Verify the axioms for three canonical examples: the discrete topology (all subsets open), the indiscrete topology (only ∅ and X open), and the standard topology on ℝ. Then construct a topology on a finite set by hand and check which properties (Hausdorff, connected, compact) it satisfies.
You already know about open sets on the real line from your prerequisite. The open intervals and their unions form a collection of sets with three key properties: ∅ and ℝ are in the collection, arbitrary unions of members are in the collection, and finite intersections of members are in the collection. A topological space takes exactly these three properties as axioms and uses them to define "open sets" on *any* set, without requiring a metric or a notion of distance.
Formally, a topology on a set X is a collection τ of subsets of X (called the open sets of the topology) satisfying: (1) ∅ ∈ τ and X ∈ τ, (2) if {Uα} is any collection of sets in τ, then their union ⋃Uα ∈ τ, and (3) if U₁, …, Uₙ ∈ τ, then their finite intersection U₁ ∩ … ∩ Uₙ ∈ τ. The pair (X, τ) is a topological space. The same set X can carry many different topologies — "open" is not an intrinsic property of a set or its points, but a *declared* structure that you impose.
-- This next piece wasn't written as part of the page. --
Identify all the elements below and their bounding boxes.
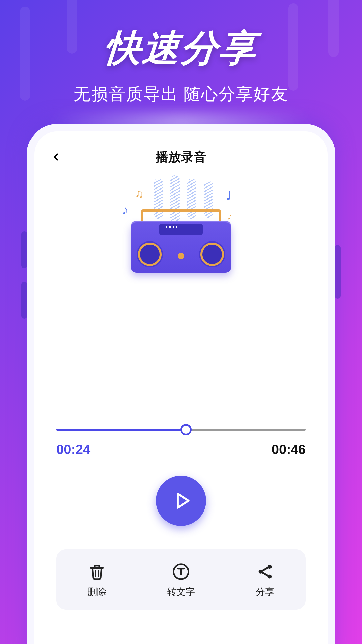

The extreme cases illustrate the flexibility. The discrete topology on any set X declares every subset open: τ = 𝒫(X), the power set. Every singleton {x} is open, so the space is maximally "spread out" — every point is isolated from every other. The indiscrete topology (also called the trivial topology) declares only ∅ and X open. Here, no proper nonempty subset is open, so there is no way to separate points topologically — this topology carries almost no information. Between these extremes lie all interesting topologies, including the standard topology on ℝ (open intervals and their unions), the subspace topology (inherited by a subset of a topological space), and the product topology (defined on Cartesian products).
The reason to go through this abstraction is that continuity, convergence, and connectedness can all be defined purely in terms of open sets — without any reference to distance. A function f : X → Y is continuous if preimages of open sets are open: for every V ∈ τ_Y, f⁻¹(V) ∈ τ_X. This definition works identically whether X and Y are the real line, a function space, a finite graph with the discrete topology, or any other topological space. By stripping away metric structure and keeping only the open-set axioms, topology identifies the minimal assumptions needed for continuity to make sense — and reveals that the same theorems hold in a much broader universe of spaces than just ℝⁿ.